In another trial proof, the pale background and softened contrasts lighten the entire atmosphere of the portrait. The result is unexpectedly gentle and introspective, recasting Fonda with a sense of quiet vulnerability. The next version replaces natural skin tones with a saturated red mask, set against a cobalt blue field resembling that of the regular edition. However, these colors heighten the theatricality of the image, giving Fonda a spectral, almost supernatural intensity. Here, her outward gaze is more penetrating and direct than in any other proof.
These aren’t minor adjustments. They are distinct emotional readings of the same photograph, each one a singular experiment printed once and never pursued again. Warhol is not only testing color; he is testing identities—and the regular edition is just one of several possible selves that could have entered the world.

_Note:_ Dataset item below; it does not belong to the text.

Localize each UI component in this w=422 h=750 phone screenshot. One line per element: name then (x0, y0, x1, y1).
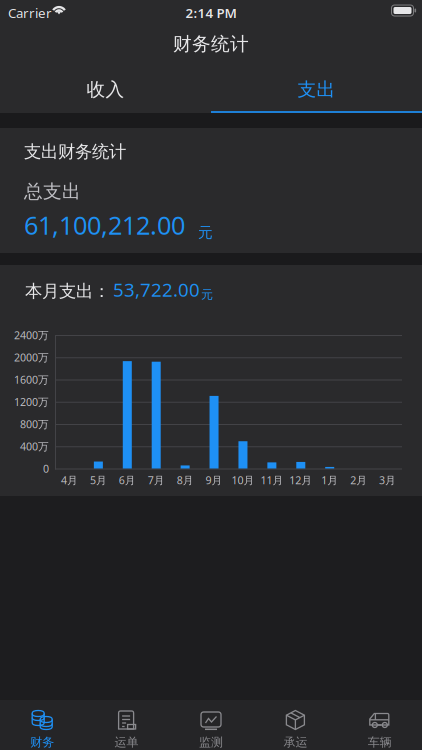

Endangered Species: Graphic Exaggeration and the Artifice of Nature
Warhol’s experimental approach is equally vivid in the Endangered Species portfolio, where he jokingly referred to the trial proofs as “animals in makeup.” Here the variations push nature into the realm of Pop artifice. Even a quick look at a single trial proof for each one, like the Bighorn Ram (F&S IIB.302), San Francisco Silverspot (F&S IIB.298), or Bald Eagle (F&S IIB.296) shows how far Warhol was willing to push color.
From left to right: Bighorn Ram (F&S IIB.302), San Francisco Silverspot (F&S IIB.298), Bald Eagle (F&S IIB.296). Hover over each image to see the regular edition of each trial proof print.
From top to bottom: Bighorn Ram (F&S IIB.302), San Francisco Silverspot (F&S IIB.298), Bald Eagle (F&S IIB.296). Tap each image to see the regular edition of each trial proof print.
The regular edition of Bighorn Ram (FS II.302) presents the animal against a warm cream background, with deep greens and yellows defining the horns and face. The result is bold but balanced, less zoological and more mythic. Yet the ram remains monumental without losing its natural grounding. In the trial proof, the palette flips into a high-voltage combination of purple and burnt orange. The electric blue linework transforms the ram into a near-psychedelic figure, while its horn glows like a stovetop coil. It’s an exaggerated, theatrical presence that could easily have become the final edition.
San Francisco Silverspot (FS II.298) uses a magenta background and vibrant, sharply defined wing patterns, giving the butterfly an almost stained-glass clarity. It reads as celebratory and graphic—a Pop elevation of a fragile species. The trial proof shifts to a striking blue ground and introduces what appears to be a faint double-image. This effectively creates a sense of motion or optical flicker. Whether deliberate or incidental, that doubling feels like Warhol testing a more unstable, kinetic version of the butterfly. It is a version that challenges the clean, decorative precision of the edition.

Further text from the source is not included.